Banheiros da Quinta da Boa Vista precisam de reforma Foto: Pedro Teixeira
Banheiros da Quinta da Boa Vista precisam de reforma Foto: Pedro Teixeira

Um gari que trabalha no local e pediu para não ser identificado confirmou que parte dos frequentadores de fato destrói instalações, mas denunciou que falta até material de limpeza para fazer o seu serviço:

— É verdade que parte da população, principalmente nos fins de semana, que são dias de maior movimento, contribui para o estado em que os banheiros da Quinta se encontram. A culpa não é só das autoridades. Roubam pias, torneiras... Mas o que mais me revolta é que a Comlurb também não cumpre sua parte. Já cansei de trazer cloro e sabão da minha casa, porque, se não fizesse isso, nem conseguiria trabalhar. Esse é o mais completo absurdo.

Espaço para exercícios é um ponto positivo

Apesar do cenário desfavorável em vários aspectos, nem tudo é problema na Quinta da Boa Vista. Além de aulas ao ar livre de artes marciais e do vaivém constante de pessoas que usam o espaço para caminhar ou correr em busca de saúde e bem-estar, os aparelhos de ginástica estão em perfeito estado de conservação e são bem disputados. Sorte de Joselito Luiz Bel, morador de Benfica que aproveita seus momentos de folga para combater o sedentarismo.

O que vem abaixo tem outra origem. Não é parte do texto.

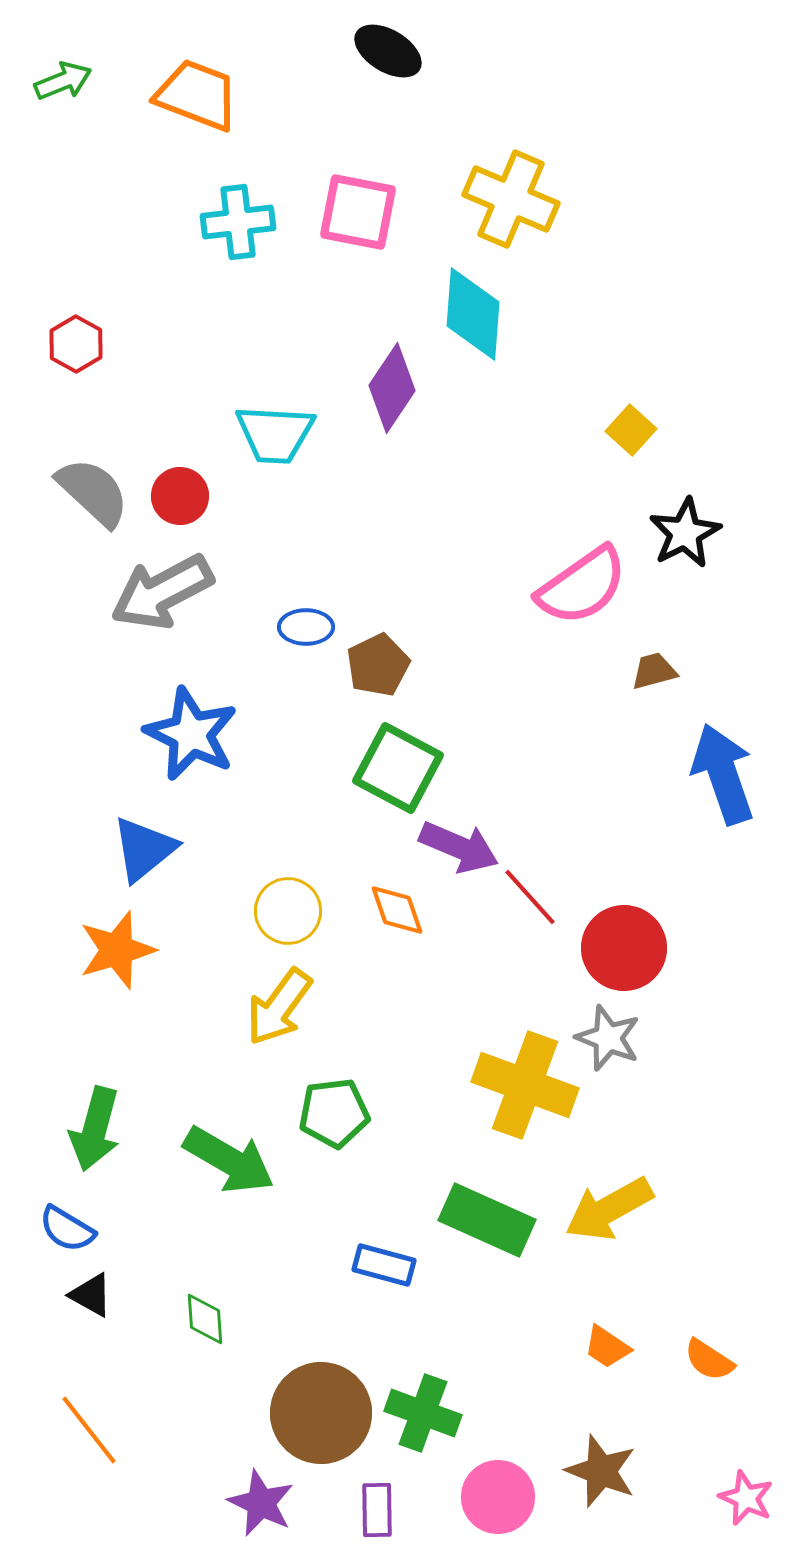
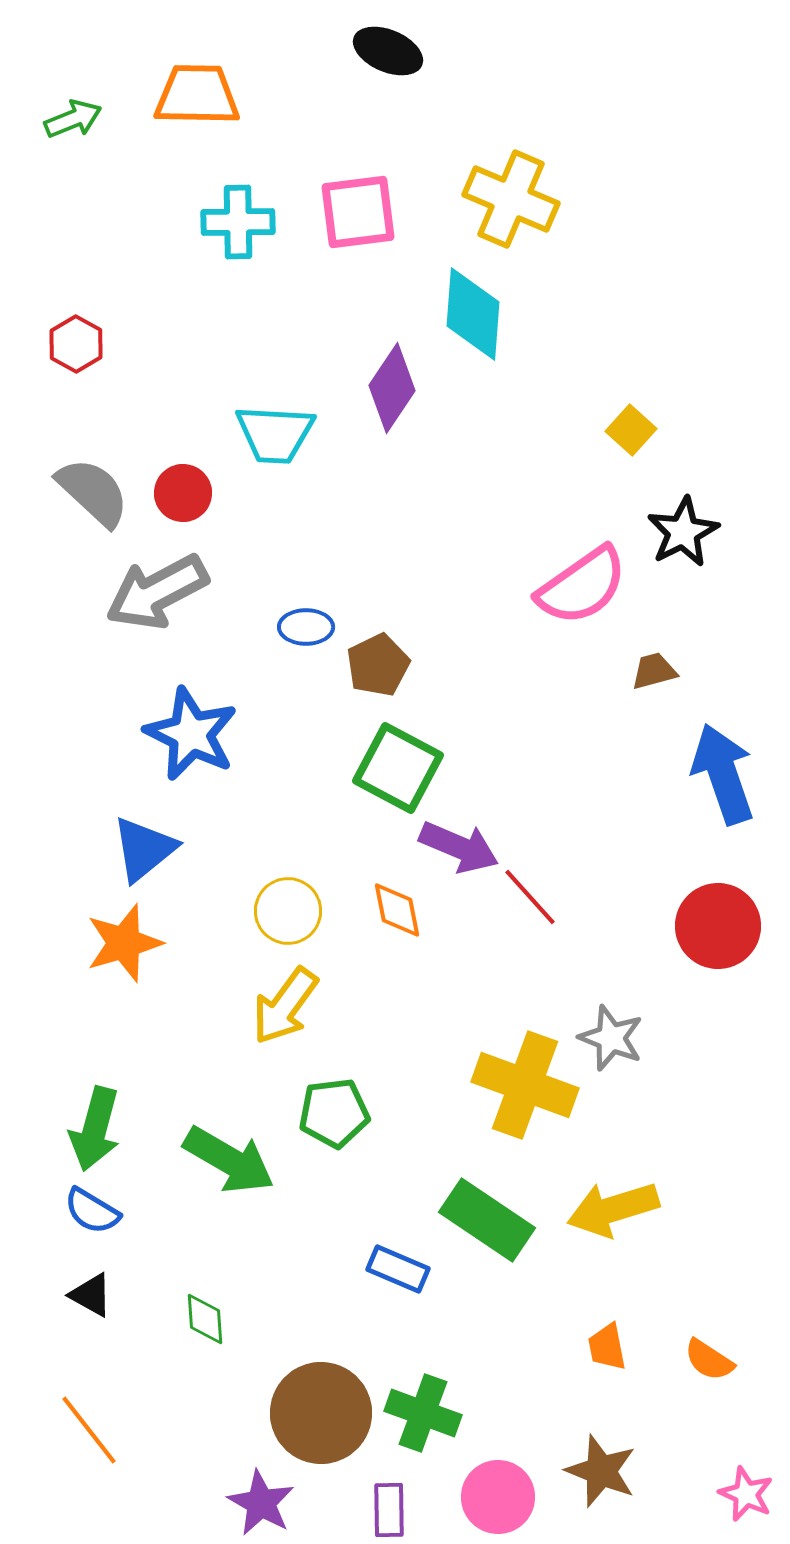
black ellipse at (388, 51): rotated 8 degrees counterclockwise
green arrow at (63, 81): moved 10 px right, 38 px down
orange trapezoid at (197, 95): rotated 20 degrees counterclockwise
pink square at (358, 212): rotated 18 degrees counterclockwise
cyan cross at (238, 222): rotated 6 degrees clockwise
red circle at (180, 496): moved 3 px right, 3 px up
black star at (685, 533): moved 2 px left, 1 px up
gray arrow at (162, 592): moved 5 px left
orange diamond at (397, 910): rotated 8 degrees clockwise
red circle at (624, 948): moved 94 px right, 22 px up
orange star at (117, 950): moved 7 px right, 7 px up
yellow arrow at (279, 1007): moved 6 px right, 1 px up
gray star at (608, 1038): moved 3 px right
yellow arrow at (609, 1209): moved 4 px right; rotated 12 degrees clockwise
green rectangle at (487, 1220): rotated 10 degrees clockwise
blue semicircle at (67, 1229): moved 25 px right, 18 px up
blue rectangle at (384, 1265): moved 14 px right, 4 px down; rotated 8 degrees clockwise
orange trapezoid at (607, 1347): rotated 45 degrees clockwise
pink star at (746, 1498): moved 4 px up
purple star at (261, 1503): rotated 4 degrees clockwise
purple rectangle at (377, 1510): moved 12 px right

— Malho aqui há anos e percebo que a manutenção dos aparelhos é feita regularmente. Felizmente, não tem nenhum equipamento quebrado. Eu também aproveito para caminhar nessa área verde tão bonita e que ainda guarda ar puro — elogia o vigia.

Parque é muito usado para prática de exercícios físicos Foto: Pedro Teixeira
Parque é muito usado para prática de exercícios físicos Foto: Pedro Teixeira

Rosângela Silva engrossa o coro. Pelo menos três vezes por semana, a professora aposentada sai de Vila Isabel e vai até São Cristóvão praticar atividades físicas no parque:

— Se tem uma coisa que funciona muito bem na Quinta são os aparelhos de ginástica. Além de ninguém destruí-los, a manutenção é constante e bem feita. Eu me sinto privilegiada por estar sempre aqui.

Um grupo de cerca de 15 pessoas é visto, rotineiramente, pela manhã, praticando tai chi chuan nos gramados do parque. Há quem passe por ali e sinta a alma massageada só de observar a leveza e a precisão dos movimentos, alguns  deles feitos com o auxílio de leques.

— É lindo de ver essa conexão que os praticantes de tai chi chuan criam entre corpo, mente e natureza. Tenho vontade de me juntar ao grupo, mas, infelizmente, os meus horários são muito inconstantes — explica o fisioterapeuta Guilherme Peixoto, morador da Tijuca.